**Record excerpts:**
▬▬▬▬▬▬

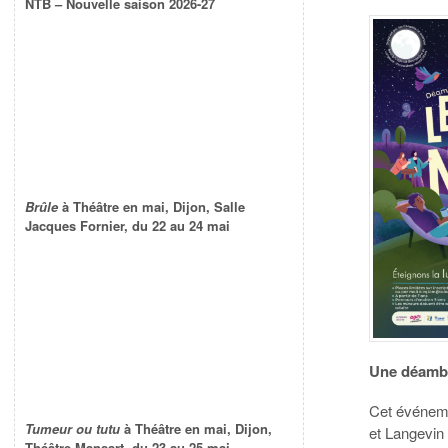
NTB – Nouvelle saison 2026-27
Brûle
à Théâtre en mai, Dijon, Salle
Jacques Fornier, du 22 au 24 mai
Une déambu
Cet événeme
Tumeur ou tutu
à Théâtre en mai, Dijon,
et Langevin 
Théâtre Mansart, du 23 au 25 mai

▬▬▬▬▬▬

**Problem requirements:** Some lines above contain the word "Dijon". Copy each of them.

**Response:**
à Théâtre en mai, Dijon, Salle
à Théâtre en mai, Dijon,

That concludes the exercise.